It was ruined for me because we arrived just as it was about to start, were pointed to the wrong screen, and ended up walking in to a viewing in progress just in time to see enough to make the twist obvious...
As much as I've enjoyed many of Shyamalan's movies, the big problem with them is how much hinges on the twist. To this day I feel very little interest in rewatching them because of that.
It isn't only the twist, though, it's the timing of the twist. Plenty of movies with that kind of twist are re-watchable, but you have to put that twist about ... two-thirds, three-fifths of the way through. The rest of the film is devoted to the protagonist exploring the consequences of realizing that one of their big axioms was wrong. Shyamalan's timing puts the twist at the end, the characters don't really get to react, etc.
I swear I know this twist from a short story in an English textbook I read in school. Seemingly set in the mid-19th century, a pair of young teens, maybe a group of three, were in the process of exploring outside their village (I think with the intention of leaving for good) -- knowing it’s not allowed by village authorities -- when they walked onto a modern paved road and saw the headlights from a vehicle and didn’t know what they were looking at.
I never watched the movie but from all the conversations I’ve heard about it, it sounds like that’s the twist. This 19th-century village is just a probably slightly cult-y hideaway for some people in modern times. Is that right?
Variations on the this has been done many times, so I wouldn't be surprised. E.g the broader "protagonist lives in a bubble" theme includes The Truman Show, or Brian Aldiss' novel "Nonstop".
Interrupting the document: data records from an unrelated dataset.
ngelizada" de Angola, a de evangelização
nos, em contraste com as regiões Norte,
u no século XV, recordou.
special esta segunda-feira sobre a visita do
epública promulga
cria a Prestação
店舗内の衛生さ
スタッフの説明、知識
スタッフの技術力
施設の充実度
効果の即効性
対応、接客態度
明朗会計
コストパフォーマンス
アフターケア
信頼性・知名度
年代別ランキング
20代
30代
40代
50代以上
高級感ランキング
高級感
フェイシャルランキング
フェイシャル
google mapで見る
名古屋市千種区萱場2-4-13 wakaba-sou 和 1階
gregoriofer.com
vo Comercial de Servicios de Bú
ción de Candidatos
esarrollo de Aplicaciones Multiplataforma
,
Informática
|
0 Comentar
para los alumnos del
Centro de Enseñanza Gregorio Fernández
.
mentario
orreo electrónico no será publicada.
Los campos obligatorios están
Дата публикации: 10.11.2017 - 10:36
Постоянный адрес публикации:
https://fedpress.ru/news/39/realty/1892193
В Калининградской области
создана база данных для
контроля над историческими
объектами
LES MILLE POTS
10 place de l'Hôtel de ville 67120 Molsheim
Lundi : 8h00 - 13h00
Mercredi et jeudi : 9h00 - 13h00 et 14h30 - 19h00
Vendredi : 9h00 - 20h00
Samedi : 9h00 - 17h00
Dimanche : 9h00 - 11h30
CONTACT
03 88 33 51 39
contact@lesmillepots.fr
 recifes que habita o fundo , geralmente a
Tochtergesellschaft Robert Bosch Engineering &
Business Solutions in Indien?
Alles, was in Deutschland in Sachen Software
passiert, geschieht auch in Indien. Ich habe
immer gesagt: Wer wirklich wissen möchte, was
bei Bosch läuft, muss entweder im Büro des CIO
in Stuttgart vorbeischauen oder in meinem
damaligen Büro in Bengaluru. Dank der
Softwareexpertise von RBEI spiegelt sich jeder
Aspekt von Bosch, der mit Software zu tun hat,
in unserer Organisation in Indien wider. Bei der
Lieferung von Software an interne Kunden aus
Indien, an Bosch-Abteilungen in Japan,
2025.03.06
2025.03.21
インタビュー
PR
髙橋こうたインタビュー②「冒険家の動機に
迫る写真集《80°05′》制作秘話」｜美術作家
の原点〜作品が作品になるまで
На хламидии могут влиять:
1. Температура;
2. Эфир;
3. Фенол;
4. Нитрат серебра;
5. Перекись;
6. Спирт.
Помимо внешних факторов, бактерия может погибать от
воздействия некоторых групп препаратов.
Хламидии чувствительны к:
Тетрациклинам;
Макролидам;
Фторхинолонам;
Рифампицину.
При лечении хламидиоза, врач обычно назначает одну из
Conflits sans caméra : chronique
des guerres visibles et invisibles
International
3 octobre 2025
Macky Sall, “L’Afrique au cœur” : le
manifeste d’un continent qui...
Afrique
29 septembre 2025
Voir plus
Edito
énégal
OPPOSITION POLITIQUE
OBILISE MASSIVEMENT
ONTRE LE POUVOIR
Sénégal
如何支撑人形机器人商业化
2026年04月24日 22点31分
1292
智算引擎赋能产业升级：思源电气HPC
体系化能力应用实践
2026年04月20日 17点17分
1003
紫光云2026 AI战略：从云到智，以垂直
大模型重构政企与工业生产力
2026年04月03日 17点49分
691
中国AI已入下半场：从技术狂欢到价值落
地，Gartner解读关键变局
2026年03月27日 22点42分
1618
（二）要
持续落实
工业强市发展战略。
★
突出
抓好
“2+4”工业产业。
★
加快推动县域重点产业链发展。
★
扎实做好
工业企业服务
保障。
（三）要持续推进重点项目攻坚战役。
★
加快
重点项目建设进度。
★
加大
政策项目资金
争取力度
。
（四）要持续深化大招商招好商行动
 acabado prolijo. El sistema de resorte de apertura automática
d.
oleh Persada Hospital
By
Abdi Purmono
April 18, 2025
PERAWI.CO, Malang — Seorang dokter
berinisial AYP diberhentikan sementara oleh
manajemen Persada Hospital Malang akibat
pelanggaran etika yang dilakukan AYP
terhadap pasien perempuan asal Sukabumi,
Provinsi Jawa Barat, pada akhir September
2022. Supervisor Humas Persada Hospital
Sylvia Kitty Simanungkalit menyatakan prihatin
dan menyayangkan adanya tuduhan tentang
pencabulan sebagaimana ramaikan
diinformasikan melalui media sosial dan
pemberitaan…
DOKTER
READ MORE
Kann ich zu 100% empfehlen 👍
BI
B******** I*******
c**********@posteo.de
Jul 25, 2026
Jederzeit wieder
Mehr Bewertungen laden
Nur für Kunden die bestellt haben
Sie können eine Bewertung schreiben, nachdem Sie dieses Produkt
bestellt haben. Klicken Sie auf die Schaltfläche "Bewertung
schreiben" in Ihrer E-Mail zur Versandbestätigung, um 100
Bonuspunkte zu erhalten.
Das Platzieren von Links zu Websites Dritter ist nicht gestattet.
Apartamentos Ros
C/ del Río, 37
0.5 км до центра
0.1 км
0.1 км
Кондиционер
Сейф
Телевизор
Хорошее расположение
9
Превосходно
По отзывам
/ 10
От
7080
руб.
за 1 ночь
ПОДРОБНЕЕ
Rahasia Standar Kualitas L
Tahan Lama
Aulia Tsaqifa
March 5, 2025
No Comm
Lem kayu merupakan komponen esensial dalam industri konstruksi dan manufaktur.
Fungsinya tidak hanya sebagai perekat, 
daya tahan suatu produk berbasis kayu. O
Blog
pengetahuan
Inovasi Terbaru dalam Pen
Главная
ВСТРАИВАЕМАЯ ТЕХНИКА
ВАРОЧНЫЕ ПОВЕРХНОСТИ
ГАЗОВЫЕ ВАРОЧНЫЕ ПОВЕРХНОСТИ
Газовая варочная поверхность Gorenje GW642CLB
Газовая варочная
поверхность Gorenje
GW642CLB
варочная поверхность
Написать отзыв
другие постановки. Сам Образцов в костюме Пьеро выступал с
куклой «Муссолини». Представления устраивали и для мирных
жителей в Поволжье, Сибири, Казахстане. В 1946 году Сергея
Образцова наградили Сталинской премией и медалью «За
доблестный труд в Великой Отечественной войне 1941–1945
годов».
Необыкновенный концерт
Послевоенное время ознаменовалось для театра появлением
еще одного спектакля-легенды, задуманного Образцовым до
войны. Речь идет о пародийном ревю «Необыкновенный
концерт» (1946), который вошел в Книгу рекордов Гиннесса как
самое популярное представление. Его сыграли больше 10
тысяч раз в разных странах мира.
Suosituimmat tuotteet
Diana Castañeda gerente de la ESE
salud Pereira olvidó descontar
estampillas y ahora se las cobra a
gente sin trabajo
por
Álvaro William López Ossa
As someone else pointed out part of the problem w/how Shyamalan handles it is that too much hinges on the twist in some of his movies.
It’s always been the twist.
> the big problem with them is how much hinges on the twist
I feel similar but different to JJ Abrams' Cloverfield universe. Cloverfield Lane and Cloverfield Paradox are just 2 movies where he attaches a random scene at the end to tie them into the Cloverfield universe. Those scenes have nothing to do with the movie, and if left off would not negatively affect the movie itself.
> Cloverfield Lane and Cloverfield Paradox are just 2 movies where he attaches a random scene at the end to tie them into the Cloverfield universe
That is exactly what it is supposed to be. Think of it like The Twilight Zone, every story is different but they all exist in a world that is distinct and unnatural.
I think JJ Abrams finally came up with a good way of explaining it to people: "It’s like Cloverfield is the amusement park, and each of these movies is a different ride in that park."
Your critique is totally spot on. I can’t stomach Shyamalan’s current movies. Oddly though despite the cheap plot twist and how much it got made fun of in the media at the time, I love The Sixth Sense. I still watch it to this day. The scene where Cole sees the dead biker and tells his mom they’re standing outside the car window? Goosebumps every time.
I cant find the source right now but when Shyamalan wrote the Sixth Sense, it was a complete script on about the fifth draft before he even _thought_ of the twist. And I think thats why its such a great movie. Its like a twist that gives you a whole new movie on top of the perfectly good one you've already seen. And the twist is not just a gimmick, it has emotional depth.
edit: I first saw the sixth sense in perfect conditions - a pirated VCD from Malaysia before any publicity for it had happened in the UK, so had no idea what I was getting myself into other than it had Bruce Willis in it. Absolutely blew me away.
edit: found the source:
According to an interview in Scenario magazine (Volume 5, Number 4), Shyamalan had written five drafts of the screenplay before an idea came to him that transformed it into something totally new, leading to a landmark film with powerful performances from the film’s stars. It happened in the sixth draft.
https://www.stevendeeble.com/2016/05/31/evolution-of-a-scree...
I think you're right that The Sixth Sense is worth rewatching more so than his later ones.